On stage at the Met, Profeti della Quinta wove Rossi’s psalms and love songs into Monteverdi’s madrigals, breaking to allow an Alessandro Piccinini solo for lute and a harpsichord improvisation by Rotem, who also composes. Profeti della Quinta are spirited performers, and they embraced the opportunity to showcase some playfulness; in two later items of the program, which featured comically frustrating interactions between lovers, the singers occupied their roles with a winning eagerness.

The group was at its strongest when singing Rossi’s Hebrew psalms. After closing with Rossi’s flirtatious, secular piece “Pargoletta, che non sai,” the group returned for an encore, Rossi’s “Kaddish.” Like many Jews, I had the text of kaddish drilled into my mind from an early age. Still, I found myself transported by the piece. Sung with a precise warmth, it made me feel a pleasant, spiritually substantive sense of alienation from the prayer, enough to make it new again.

In light of that sensation, it’s easy to understand why so many Catholic classical composers – including Johann Sebastian Bach, Ludwig van Beethoven, Franz Liszt, and of course, Monteverdi – were drawn to composing musical settings for mass. Listening to Rossi’s work, it’s easy to wonder what contemporary Jewish art of all genres might look like if, as a people, we hadn’t spent large amounts of our diasporic history isolated from artistic mainstreams.

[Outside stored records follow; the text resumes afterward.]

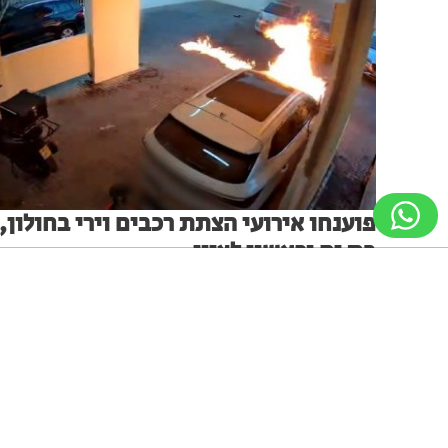
פוענחו אירועי הצתת רכבים וירי בחולון,
בת ים וראשון לציון
כן פוענחו אירועי ירי והצתת רכבים במהלך חודש מאי בערים
חולון, בת ים וראשון לציון בנוסף לאירוע פיצוץ רימון רסס באו
ניווט מקלדת
ביטול הבהובים
מונוכרום
ספיה
יהודה. הוגשה הצהרת תובע נגד 3 חשודים
מערכת האתר
12.07.26
גופן קריא
הגדלת גופן
הקטנת גופן
הגדלת מסך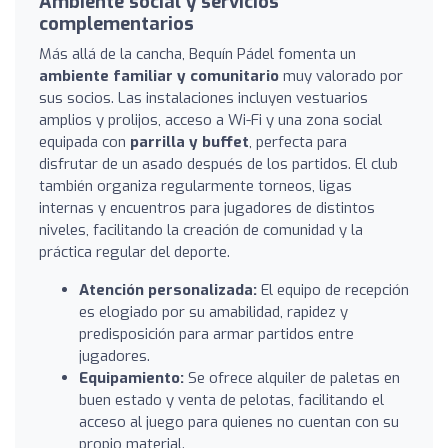
Ambiente social y servicios
complementarios
Más allá de la cancha, Bequín Pádel fomenta un
ambiente familiar y comunitario
muy valorado por
sus socios. Las instalaciones incluyen vestuarios
amplios y prolijos, acceso a Wi-Fi y una zona social
equipada con
parrilla y buffet
, perfecta para
disfrutar de un asado después de los partidos. El club
también organiza regularmente torneos, ligas
internas y encuentros para jugadores de distintos
niveles, facilitando la creación de comunidad y la
práctica regular del deporte.
Atención personalizada:
El equipo de recepción
es elogiado por su amabilidad, rapidez y
predisposición para armar partidos entre
jugadores.
Equipamiento:
Se ofrece alquiler de paletas en
buen estado y venta de pelotas, facilitando el
acceso al juego para quienes no cuentan con su
propio material.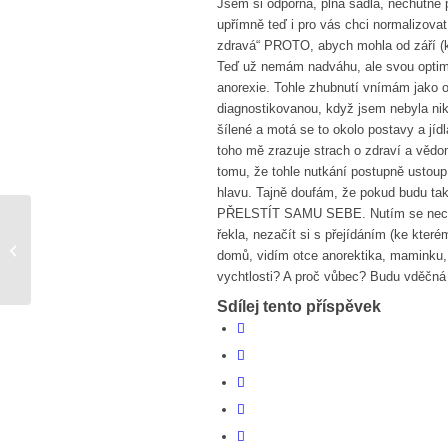
Jsem si odporná, plná sádla, nechutně 
upřímně teď i pro vás chci normalizovat
zdravá“ PROTO, abych mohla od září (k
Teď už nemám nadváhu, ale svou optimá
anorexie. Tohle zhubnutí vnímám jako 
diagnostikovanou, když jsem nebyla nikd
šílené a motá se to okolo postavy a jí
toho mě zrazuje strach o zdraví a věd
tomu, že tohle nutkání postupně ustoup
hlavu. Tajně doufám, že pokud budu takh
PŘELSTÍT SAMU SEBE. Nutím se nechutně
řekla, nezačít si s přejídáním (ke kter
chut do zivota???
domů, vidím otce anorektika, maminku, 
vychtlosti? A proč vůbec? Budu vděčná
Sdílej tento příspěvek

Western classical music developed in Christian nations – many of which, of course, at various points expelled their Jewish populations – and composing for religious services, a standard aspect of the vocation, was sometimes understood as an indicator of ability and ambition. (The “Requiem,” a sung Catholic mass for the dead, counts as one of Wolfgang Amadeus Mozart’s most compelling accomplishments not solely for the notorious drama surrounding its composition.) More importantly, artists of all kinds, if not independently wealthy, were often financially supported by members of aristocracies that were, institutionally, Christian. Mozart’s greatest patron, Vienna’s Joseph II, was the Holy Roman Emperor. His predecessors in that role had been crowned by the Pope.

No wonder that if European Jews did indeed compose music during the Renaissance, let alone music with such explicitly Jewish themes, so little has survived. Ditto for painters, sculptors, and writers. Within Jewish communities, artists sometimes thrived – the Italian Renaissance, for instance, yielded illuminated Jewish manuscripts of extraordinary beauty – but while that Renaissance marked a period in which Jews intersected more frequently with their broader society, often as bankers or physicians, their cultural creations were largely ostracized.

Is this longstanding remove from the broad currents of classical music – and specifically classical vocal music, which, opera aside, was historically overwhelmingly Christian – partially responsible for the dearth of choral musical training Rotem observed in modern-day Israel?

It is, of course, difficult to say. But Rotem did share an oblique insight to the matter.

“Salomone Rossi is kind of famous in the choir scene in Israel, which is very small,” he said. “And yet, every choir would probably sing one piece by Salomone Rossi, [for] obvious reasons.”

If others like Rossi had found opportunities to compose, or if their work had survived, one can only imagine the song that might blossom in Israel today.